____ Stored data

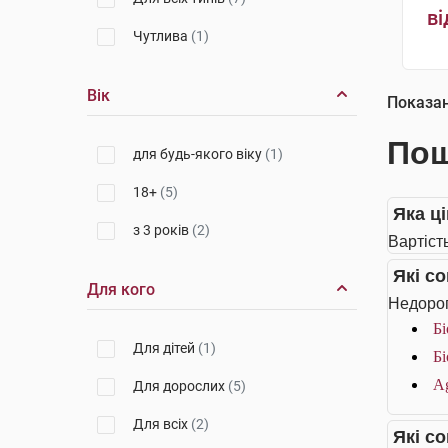
ві
Чутлива
(1)
Вік
Показа
Пош
для будь-якого віку
(1)
18+
(5)
Яка ц
з 3 років
(2)
Вартіст
Які с
Для кого
Недорог
Бі
Для дітей
(1)
Бі
Ag
Для дорослих
(5)
Для всіх
(2)
Які с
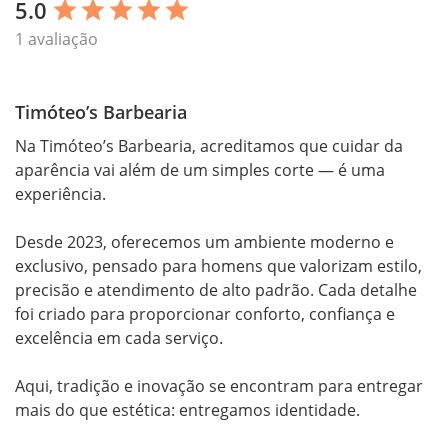
5.0
star
star
star
star
star
1 avaliação
Timóteo’s Barbearia
Na Timóteo’s Barbearia, acreditamos que cuidar da 
aparência vai além de um simples corte — é uma 
experiência.

Desde 2023, oferecemos um ambiente moderno e 
exclusivo, pensado para homens que valorizam estilo, 
precisão e atendimento de alto padrão. Cada detalhe 
foi criado para proporcionar conforto, confiança e 
excelência em cada serviço.

Aqui, tradição e inovação se encontram para entregar 
mais do que estética: entregamos identidade.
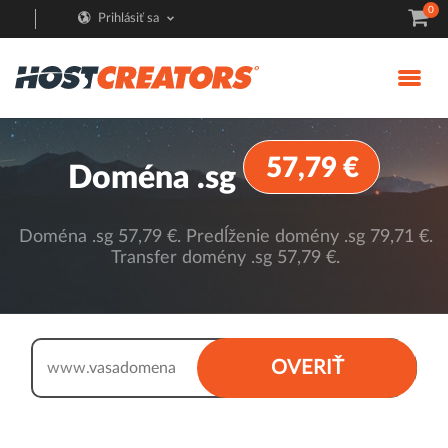
0
Prihlásiť sa
57,79 €
Doména .sg
Doména .sg 57,79 €. Predĺženie domény .sg 79,71 €.
Transfer domény .sg 57,79 €.
.sg
OVERIŤ
www.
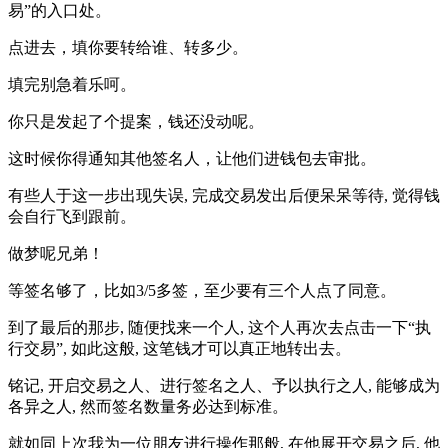
易”的入口处。
点进去，填你要转给谁、转多少。
填完别急着乐呵。
你只是发起了个提案，钱还没动呢。
这时候你得通知其他签名人，让他们进钱包去审批。
有些人于这一步出现失误, 完成交易发出后便呆呆等待, 觉得钱
会自行飞到跟前。
做梦呢兄弟！
等签名够了，比如3/5多签，至少要有三个人点了同意。
到了最后的那步, 随便找来一个人, 这个人再次去点击一下“执
行交易”, 如此这般, 这笔钱才可以真正地转出去。
铭记, 开启交易之人、进行签名之人、予以执行之人, 能够成为
各异之人, 然而签名数量务必达到标准。
就如同上次我为一位朋友进行操作那般, 在他展开交易之后, 他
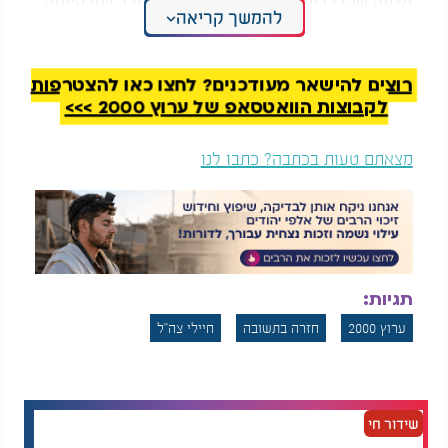
מצווה שלדבריו גם הצילה את חייו. הוא נזכר שזו הייתה
להמשך קריאה
בדיוק השנה שבה נפטר סבו, שעל שמו נקרא. "עכשיו
אני מבין איך סבא שמר עליי מלמעלה", הוא אומר, "זו
השגחה פרטית וזכות אבות עצומה שהמשיכה לשמור
רוצים להישאר מעודכנים? לחצו כאן להצטרפות
עליי מאז".
לקבוצות הוואטסאפ של ערוץ 2000 >>>
מצאתם טעות בכתבה? כתבו לנו
תגיות:
ערוץ 2000
חזרה בתשובה
חיילי צה"ל
שידור חי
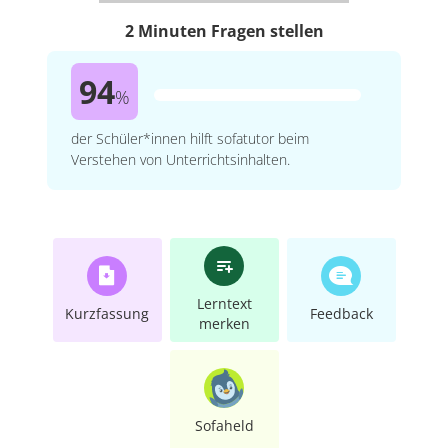
2 Minuten Fragen stellen
94
%
der Schüler*innen hilft sofatutor beim
Verstehen von Unterrichtsinhalten.
Lerntext
Kurzfassung
Feedback
merken
Sofaheld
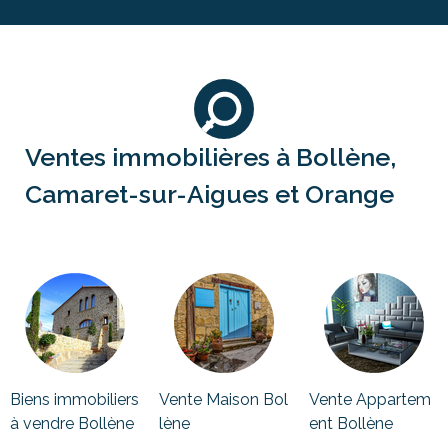
Ventes immobilières à Bollène,
Camaret-sur-Aigues et Orange
Biens immobiliers
Vente Maison Bol
Vente Appartem
à vendre Bollène
lène
ent Bollène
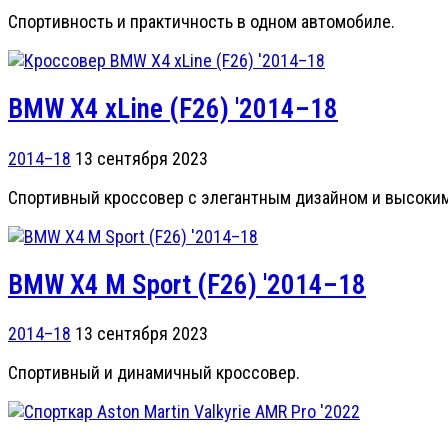
Cпортивность и практичность в одном автомобиле.
BMW X4 xLine (F26) '2014–18
2014–18
13 сентября 2023
Спортивный кроссовер с элегантным дизайном и высоки
BMW X4 M Sport (F26) '2014–18
2014–18
13 сентября 2023
Спортивный и динамичный кроссовер.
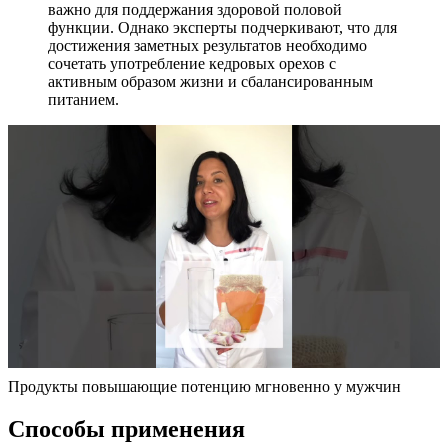
важно для поддержания здоровой половой
функции. Однако эксперты подчеркивают, что для
достижения заметных результатов необходимо
сочетать употребление кедровых орехов с
активным образом жизни и сбалансированным
питанием.
Продукты повышающие потенцию мгновенно у мужчин
Способы применения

________

**Try it:** Before handing back the copy, remove the pictures; otherwise print the data exactly.

**Solution to this task:**
ві
Чутлива
(1)
Вік
Показа
Пош
для будь-якого віку
(1)
18+
(5)
Яка ц
з 3 років
(2)
Вартіст
Які с
Для кого
Недорог
Бі
Для дітей
(1)
Бі
Ag
Для дорослих
(5)
Для всіх
(2)
Які с
5.0
star
star
star
star
star
1 avaliação
Timóteo’s Barbearia
Na Timóteo’s Barbearia, acreditamos que cuidar da 
aparência vai além de um simples corte — é uma 
experiência.

Desde 2023, oferecemos um ambiente moderno e 
exclusivo, pensado para homens que valorizam estilo, 
precisão e atendimento de alto padrão. Cada detalhe 
foi criado para proporcionar conforto, confiança e 
excelência em cada serviço.

Aqui, tradição e inovação se encontram para entregar 
mais do que estética: entregamos identidade.
0
Prihlásiť sa
57,79 €
Doména .sg
Doména .sg 57,79 €. Predĺženie domény .sg 79,71 €.
Transfer domény .sg 57,79 €.
.sg
OVERIŤ
www.
易”的入口处。
点进去，填你要转给谁、转多少。
填完别急着乐呵。
你只是发起了个提案，钱还没动呢。
这时候你得通知其他签名人，让他们进钱包去审批。
有些人于这一步出现失误, 完成交易发出后便呆呆等待, 觉得钱
会自行飞到跟前。
做梦呢兄弟！
等签名够了，比如3/5多签，至少要有三个人点了同意。
到了最后的那步, 随便找来一个人, 这个人再次去点击一下“执
行交易”, 如此这般, 这笔钱才可以真正地转出去。
铭记, 开启交易之人、进行签名之人、予以执行之人, 能够成为
各异之人, 然而签名数量务必达到标准。
就如同上次我为一位朋友进行操作那般, 在他展开交易之后, 他
מצווה שלדבריו גם הצילה את חייו. הוא נזכר שזו הייתה
להמשך קריאה
בדיוק השנה שבה נפטר סבו, שעל שמו נקרא. "עכשיו
אני מבין איך סבא שמר עליי מלמעלה", הוא אומר, "זו
השגחה פרטית וזכות אבות עצומה שהמשיכה לשמור
רוצים להישאר מעודכנים? לחצו כאן להצטרפות
עליי מאז".
לקבוצות הוואטסאפ של ערוץ 2000 >>>
מצאתם טעות בכתבה? כתבו לנו
תגיות:
ערוץ 2000
חזרה בתשובה
חיילי צה"ל
שידור חי
2 Minuten Fragen stellen
94
%
der Schüler*innen hilft sofatutor beim
Verstehen von Unterrichtsinhalten.
Lerntext
Kurzfassung
Feedback
merken
Sofaheld
Ventes immobilières à Bollène,
Camaret-sur-Aigues et Orange
Biens immobiliers
Vente Maison Bol
Vente Appartem
à vendre Bollène
lène
ent Bollène
Cпортивность и практичность в одном автомобиле.
BMW X4 xLine (F26) '2014–18
2014–18
13 сентября 2023
Спортивный кроссовер с элегантным дизайном и высоки
BMW X4 M Sport (F26) '2014–18
2014–18
13 сентября 2023
Спортивный и динамичный кроссовер.
важно для поддержания здоровой половой
функции. Однако эксперты подчеркивают, что для
достижения заметных результатов необходимо
сочетать употребление кедровых орехов с
активным образом жизни и сбалансированным
питанием.
Продукты повышающие потенцию мгновенно у мужчин
Способы применения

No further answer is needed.